Mai 05, 2012 | Un commentaire sur Critique • « Ce soir, il pleuvra des étoiles » d’Alexandre Martin-Varroy au Vingtième théâtre

Critique de Dominika Waszkiewicz

Rafraîchissant saut dans le temps

Voici une belle ambition pour les quatre comédiens-musiciens : mettre en scène, sous forme de spectacle musical, les trois conflits que sont 1870, 14-18 et 39-45.

Ainsi, le premier tableau s’ouvre sur deux jeunes gens découvrant une malle et les trésors qu’elle renferme : souvenirs d’un autre temps, souvenirs de la guerre. Et voici les deux comédiens (Marie-Pierre Rodrigue et Alexandre Martin-Varroy) qui nous embarquent, à rebrousse-temps, dans un voyage à travers l’Histoire. Entre les correspondances intimes, les extraits littéraires et les chansons populaires qui ne le sont plus pour nous, nous découvrons un univers un peu sépia et lointain mais baigné d’une bonne dose d’humanité. Dans un rythme soutenu, s’enchaînent les mots de Victor Hugo, de Zola, de Clémenceau ou les paroles de Roland Tessier. Alix Merckx à la contrebasse et Romain Molist au piano, réactualisent, avec une belle simplicité, les arrangements d’antan. On nous parle de Mata-Hari, fusillée au petit matin, on nous chante les verveines des fossés de Vincennes

Le deuxième tableau laisse place à la der des ders et à ses Paroles de Poilus. Un simple manteau de soldat, trop grand, marque le désarroi du jeune homme qui va devoir affronter la sale mort des tranchées, en laissant derrière lui son amour, et la vie.
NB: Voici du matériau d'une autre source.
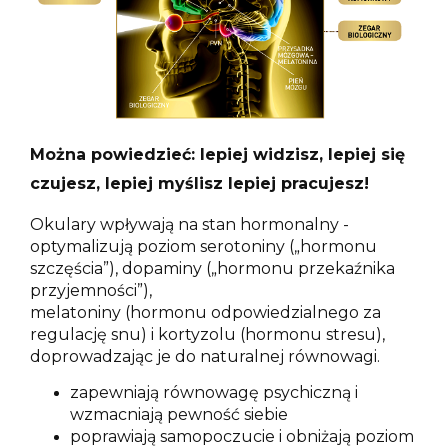
Można powiedzieć: lepiej widzisz, lepiej się
czujesz, lepiej myślisz lepiej pracujesz!
Okulary wpływają na stan hormonalny -
optymalizują poziom serotoniny („hormonu
szczęścia”), dopaminy („hormonu przekaźnika
przyjemności”),
melatoniny (hormonu odpowiedzialnego za
regulację snu) i kortyzolu (hormonu stresu),
doprowadzając je do naturalnej równowagi.
zapewniają równowagę psychiczną i
wzmacniają pewność siebie
poprawiają samopoczucie i obniżają poziom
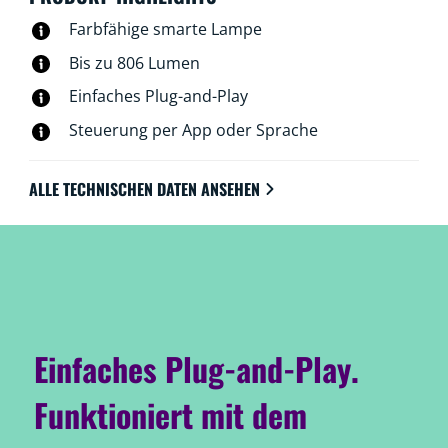
WLAN.
Farbfähige smarte Lampe
Bis zu 806 Lumen
Einfaches Plug-and-Play
Steuerung per App oder Sprache
ALLE TECHNISCHEN DATEN ANSEHEN
Einfaches Plug-and-Play.
Funktioniert mit dem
Tout fout l’camp ! Depuis la lettre de mobilisation générale du 2 août 1914 à la chanson de Craonne, que les collégiens présents dans la salle ont reconnue, le spectateur assiste à la déconfiture du Poilu qui pensait revenir vite et qui ne reviendra pas.

Alix Merckx enchaîne ensuite sur un solo de contrebasse qui prend des accents soudain yiddish installant le décor esquissé d’une France sous l’occupation allemande. Entre comique et tragique, nous parviennent les paroles satiriques de Goergius caricaturant Hitler ou les poignants extraits des Paroles de l’Ombrerecueillis par Jean-Pierre Guéno. Mais, ne nous laissons pas entraîner dans le brouillard de la mélancolie et laissons les délicates notes du petit bal perdu, interprété au piano par Romain Molist, se fondre doucement dans les rythmes allègres de Maurice Chevalier.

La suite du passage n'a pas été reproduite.